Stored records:
-*-

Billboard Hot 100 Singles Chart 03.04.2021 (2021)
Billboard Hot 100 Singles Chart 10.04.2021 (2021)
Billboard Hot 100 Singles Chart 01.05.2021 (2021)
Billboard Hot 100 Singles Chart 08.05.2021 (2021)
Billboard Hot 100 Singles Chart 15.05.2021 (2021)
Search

-*-

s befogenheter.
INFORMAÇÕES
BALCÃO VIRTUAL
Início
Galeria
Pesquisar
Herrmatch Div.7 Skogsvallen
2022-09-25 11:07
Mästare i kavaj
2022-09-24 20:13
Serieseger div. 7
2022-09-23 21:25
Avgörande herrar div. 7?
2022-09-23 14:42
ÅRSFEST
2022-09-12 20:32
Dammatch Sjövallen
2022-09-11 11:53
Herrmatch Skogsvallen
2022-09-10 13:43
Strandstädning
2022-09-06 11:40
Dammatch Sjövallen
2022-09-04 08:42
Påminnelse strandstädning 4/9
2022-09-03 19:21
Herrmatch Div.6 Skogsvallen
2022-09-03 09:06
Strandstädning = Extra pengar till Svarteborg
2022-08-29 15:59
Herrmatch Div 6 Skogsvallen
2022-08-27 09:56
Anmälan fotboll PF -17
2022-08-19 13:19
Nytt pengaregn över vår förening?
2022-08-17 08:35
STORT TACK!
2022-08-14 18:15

-*-

Directions: Copy out every line in the entries above that holds "Chart".

Written reply:
Billboard Hot 100 Singles Chart 03.04.2021 (2021)
Billboard Hot 100 Singles Chart 10.04.2021 (2021)
Billboard Hot 100 Singles Chart 01.05.2021 (2021)
Billboard Hot 100 Singles Chart 08.05.2021 (2021)
Billboard Hot 100 Singles Chart 15.05.2021 (2021)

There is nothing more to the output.